(Saved data entries)
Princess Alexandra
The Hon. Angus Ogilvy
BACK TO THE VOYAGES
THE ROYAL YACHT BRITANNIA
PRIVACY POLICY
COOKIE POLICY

Instructions to follow =
Starting at the line that contains "THE ROYAL YACHT BRITANNIA", quote each remaining line of the entries above, unchanged.

Expected answer =
THE ROYAL YACHT BRITANNIA
PRIVACY POLICY
COOKIE POLICY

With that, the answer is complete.